O artigo propõe uma reflexão sobre o paradigma que se estabeleceu no século XXI: o desenvolvimento ambientalmente sustentável e sua implicação na criação de produtos para o vestuário de moda. A pesquisa Eco fashion: consolidação de uma tendência ecológica na moda foi o ponto de partida para as reflexões sobre o sistema da moda diante dos princípios estabelecidos para um desenvolvimento sustentável: economicamente viável, socialmente justo e ecologicamente correto. Conceber novos produtos para o vestuário, de acordo com estes princípios, é um grande desafio para moda. Os ciclos curtos de vida destes produtos e o apelo ao consumismo representam um entrave ao desenvolvimento sustentável. O consumidor, a indústria, o criador de novos produtos, todos têm papéis determinantes na consolidação deste paradigma. Os impactos ambientais devem ser considerados em todas as etapas nos projetos de novos produtos, da origem da matéria-prima até o descarte pelo consumidor. Diante deste contexto, é preciso identificar novos cenários.
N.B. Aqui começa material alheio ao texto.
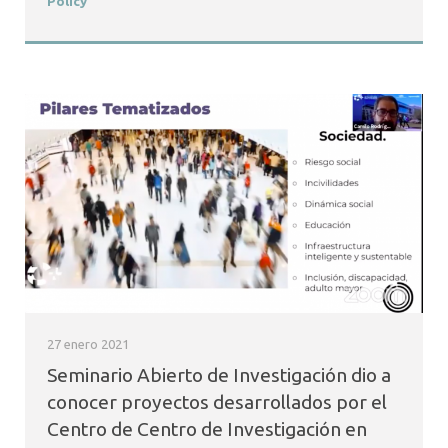
Policy
27 enero 2021
Seminario Abierto de Investigación dio a
conocer proyectos desarrollados por el
Centro de Centro de Investigación en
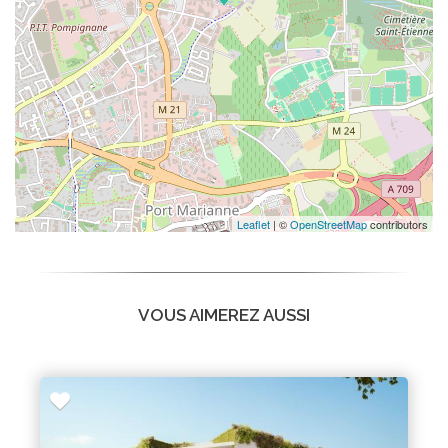
Leaflet
| ©
OpenStreetMap
contributors
VOUS AIMEREZ AUSSI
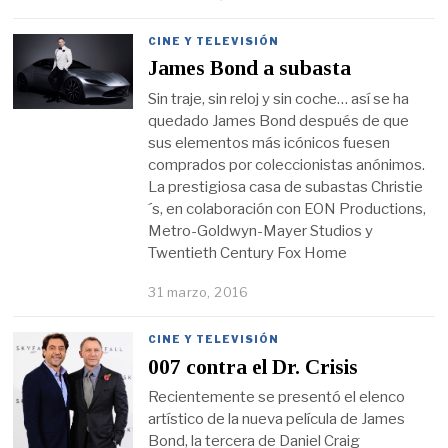
CINE Y TELEVISIÓN
James Bond a subasta
Sin traje, sin reloj y sin coche… así se ha
quedado James Bond después de que
sus elementos más icónicos fuesen
comprados por coleccionistas anónimos.
La prestigiosa casa de subastas Christie
´s, en colaboración con EON Productions,
Metro-Goldwyn-Mayer Studios y
Twentieth Century Fox Home
31 marzo, 2016
CINE Y TELEVISIÓN
007 contra el Dr. Crisis
Recientemente se presentó el elenco
artístico de la nueva película de James
Bond, la tercera de Daniel Craig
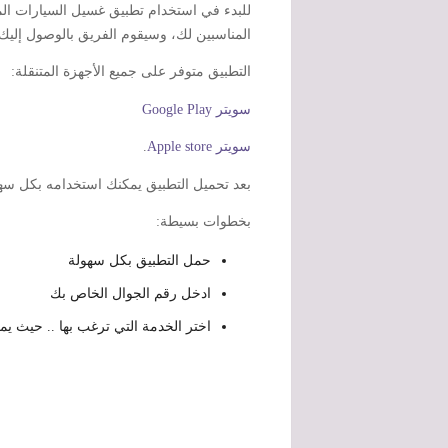
للبدء في استخدام تطبيق غسيل السيارات الم
المناسبين لك، وسيقوم الفريق بالوصول إليك
التطبيق متوفر على جميع الأجهزة المتنقلة:
سويتر Google Play
سويتر Apple store
.
بعد تحميل التطبيق يمكنك استخدامه بكل سه
بخطوات بسيطة:
حمل التطبيق بكل سهولة
ادخل رقم الجوال الخاص بك
اختر الخدمة التي ترغب بها .. حيث ي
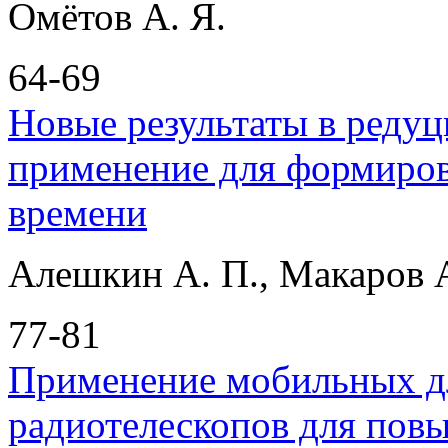
Омётов А. Я.
64-69
Новые результаты в реду
применение для формиро
времени
Алешкин А. П., Макаров А
77-81
Применение мобильных д
радиотелескопов для пов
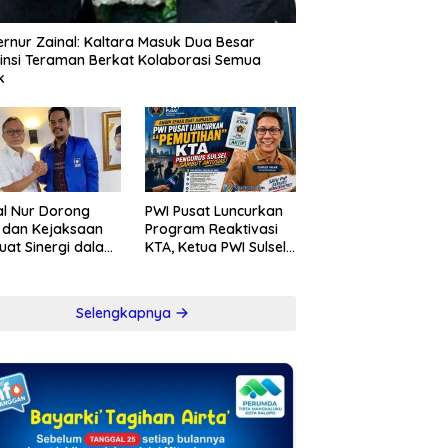
rnur Zainal: Kaltara Masuk Dua Besar
insi Teraman Berkat Kolaborasi Semua
k
l Nur Dorong
PWI Pusat Luncurkan
i dan Kejaksaan
Program Reaktivasi
uat Sinergi dalam
KTA, Ketua PWI Sulsel
berantasan
Sambut Positif
psi
Kebijakan Diskresi
Selengkapnya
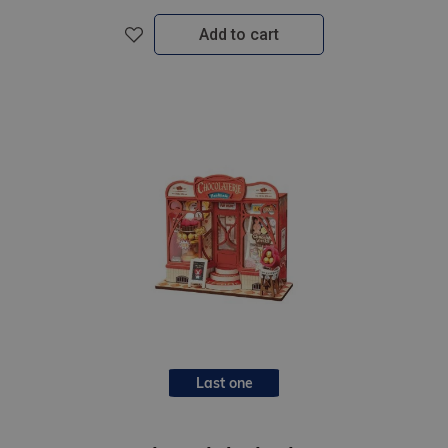
Add to cart
Last one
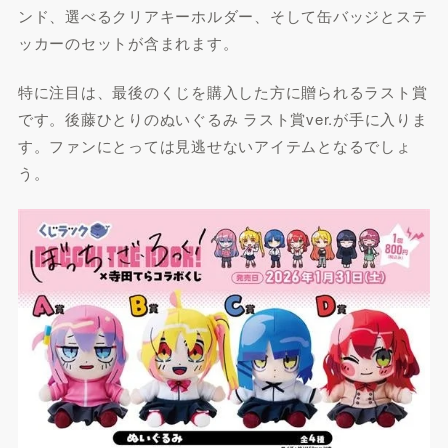
ンド、選べるクリアキーホルダー、そして缶バッジとステ
ッカーのセットが含まれます。
特に注目は、最後のくじを購入した方に贈られるラスト賞
です。後藤ひとりのぬいぐるみ ラスト賞ver.が手に入りま
す。ファンにとっては見逃せないアイテムとなるでしょ
う。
Para compreender como se configurou o contexto atual, da relação entre o homem e a natureza, torna-se necessário um breve retorno na história da humanidade. O homem teve diferentes percepções da natureza. Inicialmente a respeitava, tinha uma visão sacralizada, considerando-a onipotente, imprevisível e indomável, um verdadeiro culto à natureza. Os Deuses eram entendidos como agentes dos fenômenos naturais, o homem aceitava e temia seus desígnios, agradecendo a generosidade proporcionada: a chuva, as plantas, os animais. Depois, com os físicos gregos e, mais tarde com o judaísmo-cristão, o homem passa a ter uma postura interrogativa e contemplativa (CAMARGO, 2002).

Com o desenvolvimento da ciência, passou a ser fundamental compreender o significado das coisas que aconteciam. O que a ciência não explicava era atribuído ao divino, uma relação homem-natureza dentro de princípios metafísicos e divinos. Com a revolução da ciência no século 17 e depois com a revolução industrial, o modelo orgânico de mundo ‘mãe-terra’, foi substituído pelo modelo mecanicista ‘mundo-máquina’. Com isso, o universo material, incluindo a natureza, passou a ser considerado como uma máquina, que pode ser completamente entendida e analisada; a afirmação do homem como sujeito, um ser inteligente, e a realidade, como objeto. A natureza e o universo eram compreendidos como coisas mutáveis, a serem dominadas, exploradas e pesquisadas pelo homem (CAPRA, 1996).

Surge no século 20, uma visão romântica da natureza como ‘um grande todo harmonioso’, que levou alguns cientistas a ver a Terra como um todo integrado. A ciência trouxe uma perspectiva holística da natureza, conhecida como pensamento sistêmico, surgindo uma nova ciência: a Ecologia. A natureza passa a ser vista como uma teia inter-conexa de relações, cujas propriedades essenciais nenhuma das partes possui isoladamente. A visão sistêmica reconhece que todos os conceitos e teorias são limitados e aproximados, e a ciência não fornece uma completa e definitiva compreensão da realidade (CAPRA, 1996).

Este ‘todo harmonioso’, o planeta Terra, está sendo destruído. Os cientistas têm alertado para a necessidade urgente de recuperação e preservação da natureza. Todos sabem dos problemas ambientais, porém saber apenas não basta. É preciso incorporar tal saber, tornar-se sensível e agir. Atitudes simples na vida cotidiana, como a reciclar o lixo, não desperdiçar água e energia, são muito significativas para a preservação ambiental. A escolha mais criteriosa dos produtos consumidos, o uso de combustíveis alternativos, e principalmente a redução do consumo, entre outras ações, são de grande importância para a minimização dos problemas ambientais e para a promoção do desenvolvimento sustentável.